EXERCISE REQUIREMENTS>
Please check every line of the listing for "aprendizaje" and copy each line where it is found.

TASK INPUT>
---+---
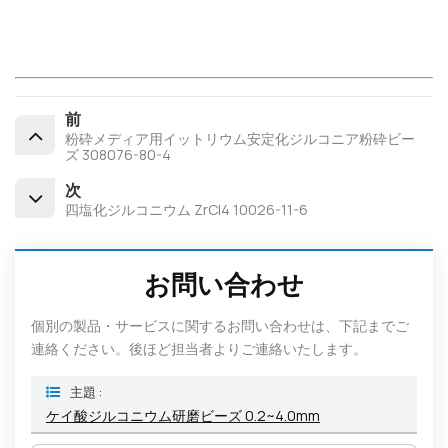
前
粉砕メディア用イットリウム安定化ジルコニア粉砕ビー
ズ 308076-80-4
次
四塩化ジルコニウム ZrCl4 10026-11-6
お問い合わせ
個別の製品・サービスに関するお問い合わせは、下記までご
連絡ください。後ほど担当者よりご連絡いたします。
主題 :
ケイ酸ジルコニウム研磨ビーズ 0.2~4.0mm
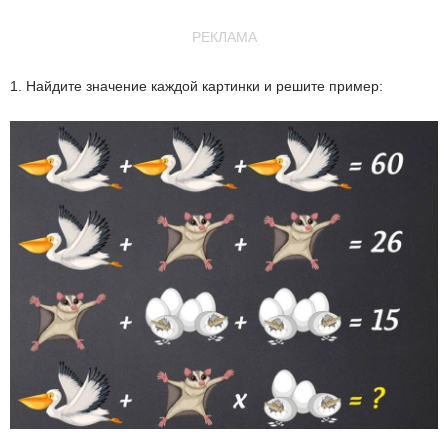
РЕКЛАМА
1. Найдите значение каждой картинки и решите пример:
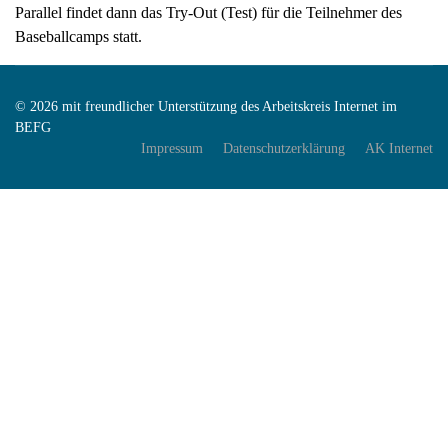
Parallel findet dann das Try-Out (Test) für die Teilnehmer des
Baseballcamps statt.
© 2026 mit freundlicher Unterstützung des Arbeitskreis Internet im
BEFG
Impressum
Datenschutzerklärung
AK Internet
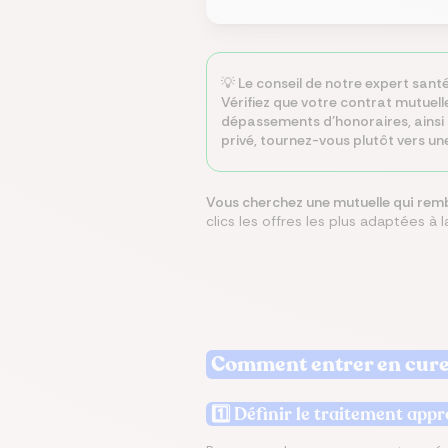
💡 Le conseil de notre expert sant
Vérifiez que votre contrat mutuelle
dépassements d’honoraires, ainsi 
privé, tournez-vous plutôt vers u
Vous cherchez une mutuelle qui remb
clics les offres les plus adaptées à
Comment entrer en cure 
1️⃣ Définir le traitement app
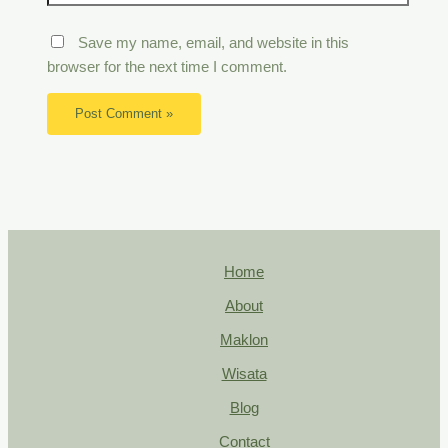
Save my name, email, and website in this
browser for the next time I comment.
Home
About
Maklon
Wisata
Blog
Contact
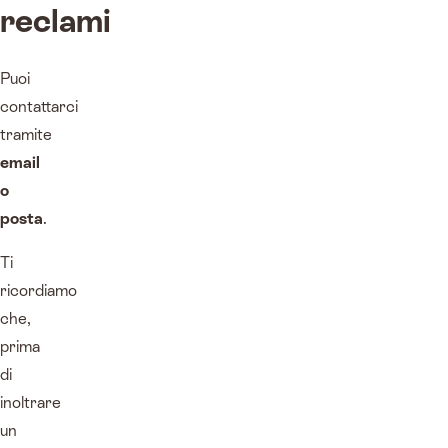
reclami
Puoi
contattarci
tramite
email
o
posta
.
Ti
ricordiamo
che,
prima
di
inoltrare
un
---+---
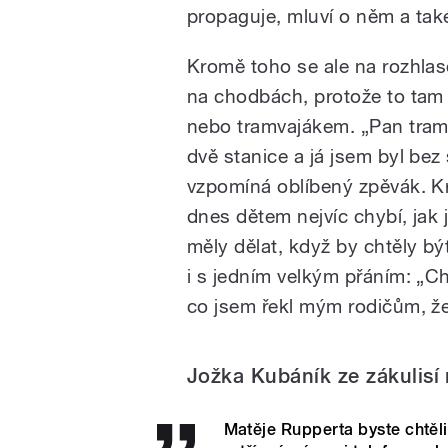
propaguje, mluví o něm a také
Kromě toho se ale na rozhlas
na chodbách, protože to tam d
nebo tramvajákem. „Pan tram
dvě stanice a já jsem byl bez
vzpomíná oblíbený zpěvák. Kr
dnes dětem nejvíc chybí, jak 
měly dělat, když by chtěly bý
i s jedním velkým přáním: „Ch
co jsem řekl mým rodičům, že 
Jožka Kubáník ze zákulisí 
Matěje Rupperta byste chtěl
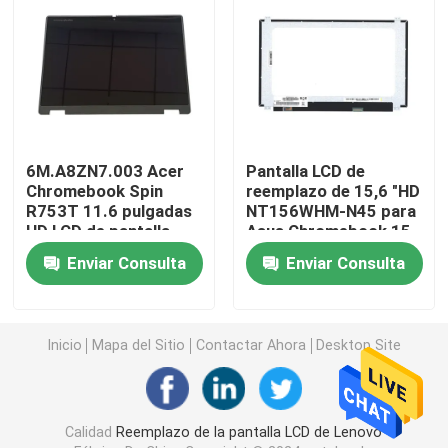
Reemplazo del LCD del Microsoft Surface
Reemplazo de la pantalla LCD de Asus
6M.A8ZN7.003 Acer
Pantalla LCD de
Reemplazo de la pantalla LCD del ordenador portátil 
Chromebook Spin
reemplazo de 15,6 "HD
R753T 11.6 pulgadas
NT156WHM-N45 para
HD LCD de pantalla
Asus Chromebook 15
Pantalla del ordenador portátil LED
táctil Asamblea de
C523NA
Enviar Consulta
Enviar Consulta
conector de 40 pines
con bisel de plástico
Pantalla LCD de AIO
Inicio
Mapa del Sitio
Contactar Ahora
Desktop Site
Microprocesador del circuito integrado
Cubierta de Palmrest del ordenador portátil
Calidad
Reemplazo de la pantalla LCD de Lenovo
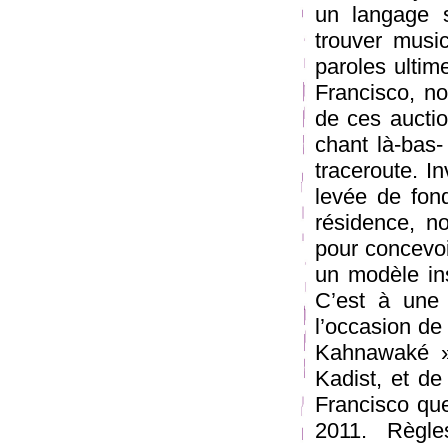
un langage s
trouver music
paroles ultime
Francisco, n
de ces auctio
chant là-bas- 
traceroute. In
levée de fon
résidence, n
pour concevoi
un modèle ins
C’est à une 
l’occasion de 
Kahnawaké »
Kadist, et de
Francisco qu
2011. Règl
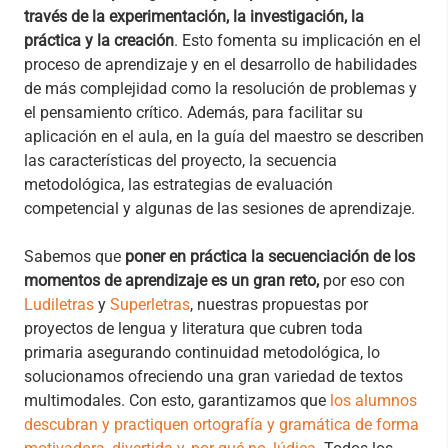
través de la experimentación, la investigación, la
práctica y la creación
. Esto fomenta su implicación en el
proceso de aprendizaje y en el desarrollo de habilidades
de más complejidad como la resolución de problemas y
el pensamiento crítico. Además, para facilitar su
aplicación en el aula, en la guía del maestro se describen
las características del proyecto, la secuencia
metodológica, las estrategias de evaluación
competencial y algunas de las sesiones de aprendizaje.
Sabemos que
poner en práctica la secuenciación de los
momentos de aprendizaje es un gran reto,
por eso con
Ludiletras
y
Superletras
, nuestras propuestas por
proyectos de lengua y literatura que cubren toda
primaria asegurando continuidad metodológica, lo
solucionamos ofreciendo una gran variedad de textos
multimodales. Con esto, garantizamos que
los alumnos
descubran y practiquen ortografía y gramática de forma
---+---
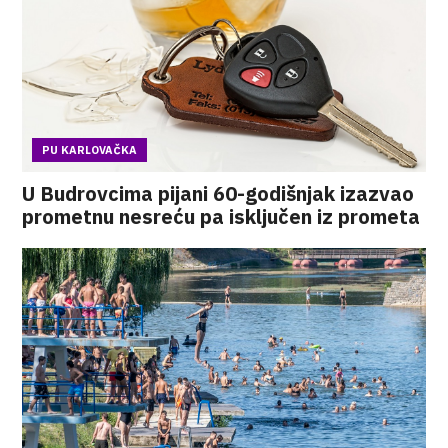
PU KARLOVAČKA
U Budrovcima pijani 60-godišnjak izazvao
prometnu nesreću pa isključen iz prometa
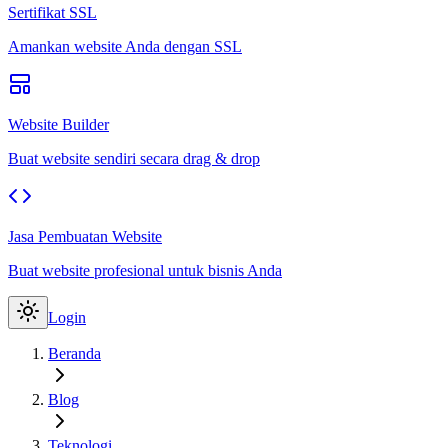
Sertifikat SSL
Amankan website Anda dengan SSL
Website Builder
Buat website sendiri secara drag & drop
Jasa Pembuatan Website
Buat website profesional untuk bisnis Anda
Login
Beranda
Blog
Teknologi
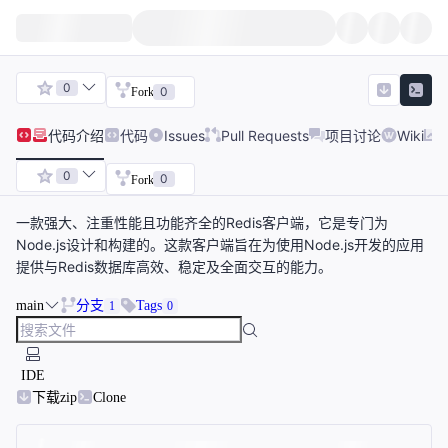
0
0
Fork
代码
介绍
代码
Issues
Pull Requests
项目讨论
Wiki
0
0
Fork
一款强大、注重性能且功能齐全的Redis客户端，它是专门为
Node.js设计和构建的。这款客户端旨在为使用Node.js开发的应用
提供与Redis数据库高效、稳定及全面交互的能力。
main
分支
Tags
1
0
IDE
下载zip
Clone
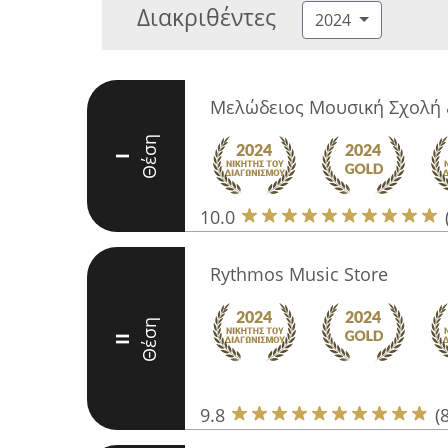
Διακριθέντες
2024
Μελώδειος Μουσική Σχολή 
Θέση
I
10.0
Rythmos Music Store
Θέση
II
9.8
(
---+---
ANSWER TO THIS TASK>
proceso de aprendizaje y en el desarrollo de habilidades
competencial y algunas de las sesiones de aprendizaje.
momentos de aprendizaje es un gran reto,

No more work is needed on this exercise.